When I arrived, Basil, my colleague, was to pick me up at the airport in our rental car.

He got carried away. His sense of whimsy overtook his reason and sense of obligation and he rented some two-door sports car that has no trunk whatsoever!

He called me while I was on my layover in Philly and told me that he couldn't pick me up. He did tell me that there was an airport shuttle to the hotel and that he would be waiting for me in the bar (if anyone in administration is reading this, we sipped Shirley Temples in the only place in the hotel serving drinks). I thought he was being lazy.

I arrived and was cranky because of the airplane ride (see previous post). I had to wait for my luggage (not long, San Diego is efficient as hell). Then I had to wait for the shuttle. I hate that smokers can smoke anywhere. They can't smoke on the planes so the minute they get outside, they light up. Everyone at the shuttle stop was smoking (or it smelled like it).

I checked in to the nicest hotel I have ever been in. I don't travel poshly. I stay at the Motel 6 because they leave the light on for me. I don't stay at Sheraton's. This was quite nice! Basil was waiting for me in the hotel lobby.

We drank, then I went to bed. That three hour time difference will kick your ass the first night.

The next morning we ate breakfast at the buffet (which is my favorite word next to wine).

Basil then told me that we have to drive around because it is simply too nice to sit around! The conference didn't start until the next day anyway! I wanted to go to Old Town San Diego because I had heard it was cool and I enjoy historic parts of any towns.

Basil did tell me that the night before (Saturday) he went to an old Franciscan mission outside San Diego. It turns out that the Franciscans founded missions in San Diego long before any other religion came in (including present Catholic contingents). I am always amazed and fascinated with religions, where they have come from, where and how they are represented, and what they mean. I guess the Franciscans are no longer at this mission. Thats okay. St. Francis is everywhere in San Diego!

He takes me to this car he rented and I am amazed! I truly thought he was being lazy. I had no idea that he serious. I don't think I have ever seen a car this tiny. It is a convertable, which is nice since it is warm out. We put the top down and set off.
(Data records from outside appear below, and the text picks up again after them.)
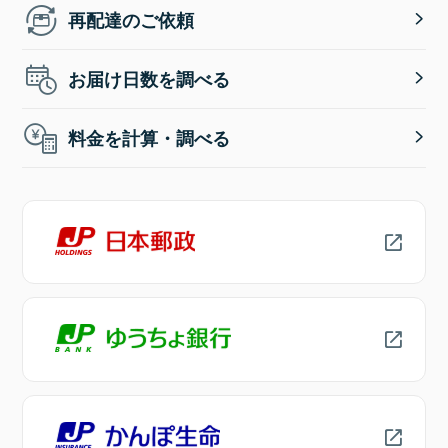
再配達のご依頼
お届け日数を調べる
料金を計算・調べる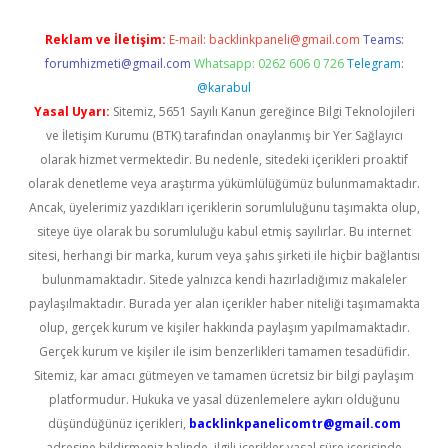
Reklam ve İletişim:
E-mail:
backlinkpaneli@gmail.com
Teams:
forumhizmeti@gmail.com
Whatsapp: 0262 606 0 726
Telegram:
@karabul
Yasal Uyarı:
Sitemiz, 5651 Sayılı Kanun gereğince Bilgi Teknolojileri
ve İletişim Kurumu (BTK) tarafından onaylanmış bir Yer Sağlayıcı
olarak hizmet vermektedir. Bu nedenle, sitedeki içerikleri proaktif
olarak denetleme veya araştırma yükümlülüğümüz bulunmamaktadır.
Ancak, üyelerimiz yazdıkları içeriklerin sorumluluğunu taşımakta olup,
siteye üye olarak bu sorumluluğu kabul etmiş sayılırlar. Bu internet
sitesi, herhangi bir marka, kurum veya şahıs şirketi ile hiçbir bağlantısı
bulunmamaktadır. Sitede yalnızca kendi hazırladığımız makaleler
paylaşılmaktadır. Burada yer alan içerikler haber niteliği taşımamakta
olup, gerçek kurum ve kişiler hakkında paylaşım yapılmamaktadır.
Gerçek kurum ve kişiler ile isim benzerlikleri tamamen tesadüfidir.
Sitemiz, kar amacı gütmeyen ve tamamen ücretsiz bir bilgi paylaşım
platformudur. Hukuka ve yasal düzenlemelere aykırı olduğunu
düşündüğünüz içerikleri,
backlinkpanelicomtr@gmail.com
adresine bildirmeniz halinde, ilgili içerikler yasal süre içerisinde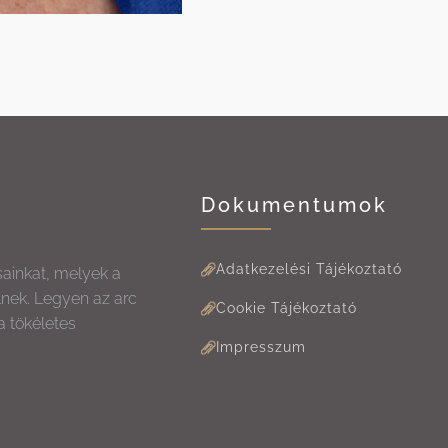
Dokumentumok
Adatkezelési Tájékoztató
sainkat, melyek a
lnek. Legyen az arc
Cookie Tájékoztató
a tökéletes
Impresszum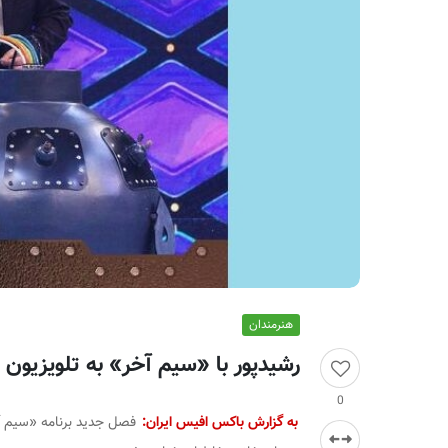
ر
ا
ن
هنرمندان
رشیدپور با «سیم آخر» به تلویزیون ب
0
به گزارش باکس افیس ایران:
فصل جدید برنامه «سیم آخ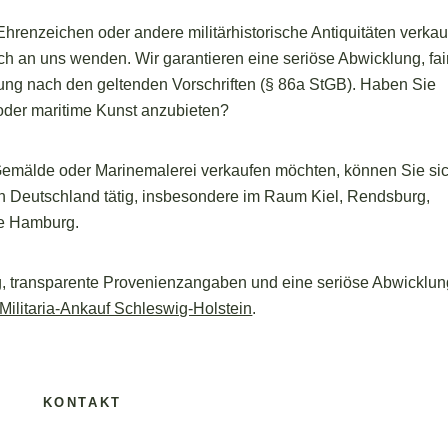
hrenzeichen oder andere militärhistorische Antiquitäten verka
ch an uns wenden. Wir garantieren eine seriöse Abwicklung, fai
ng nach den geltenden Vorschriften (§ 86a StGB). Haben Sie
oder maritime Kunst anzubieten?
Gemälde oder Marinemalerei verkaufen möchten, können Sie si
n Deutschland tätig, insbesondere im Raum Kiel, Rendsburg,
ie Hamburg.
g, transparente Provenienzangaben und eine seriöse Abwicklun
Militaria-Ankauf Schleswig-Holstein
.
KONTAKT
It turns out, Basil is an old man. Not in age, but in manifestation. We have this sassy sports car and Basil is driving 50 mph on the highway. The speed limit is 65! WTF!

We also rent a GPS system. I am not familiar with GPS systems. This is the best invention ever! We have to punch in Old Town and Helloise (our name for our GPS system - Helloise rules) tells us exactly how to get there. She gets a bit surly when we miss a turn and she has to "recalculate," but that's okay. I am the only one who notices, but that's fine.

We get to Old Town and see a fabulous old church and dangerously cool cemetery. We turn onto one of the streets not suggested by Helloise and we see a van turning a corner. We also see many people on the sidewalk walking. I thought I saw Hooters written on the side of the van. I tell Basil to follow it.

How strange that I want to follow a van that may or may not read "hooters" when I am driving in a convertable with a celebate friar.

Sure enough, the van did read "hooters." It turns out we weren in some sort of breast cancer awareness parade. There were support vans and cars in front of us and behind us. We passed men in pink tutus, men in bras, dogs in bras, vans in bras. It was quite spectacular! We were driving through as if we belonged there. We hung out with the boobs for quit some time. Then we decided to head to Old Town to park.

We wondered why, in November, there would be a breast cancer parade since October is breast cancer awareness month. Then we thought perhaps it had something to do with the forest fires that were sweeping through the area in October. That's our only explanation since we didn't stop to ask anyone. People seemed to be having too much damn fun.

And I thought about how cool my CRV would be if I wrapped it in all my old bras.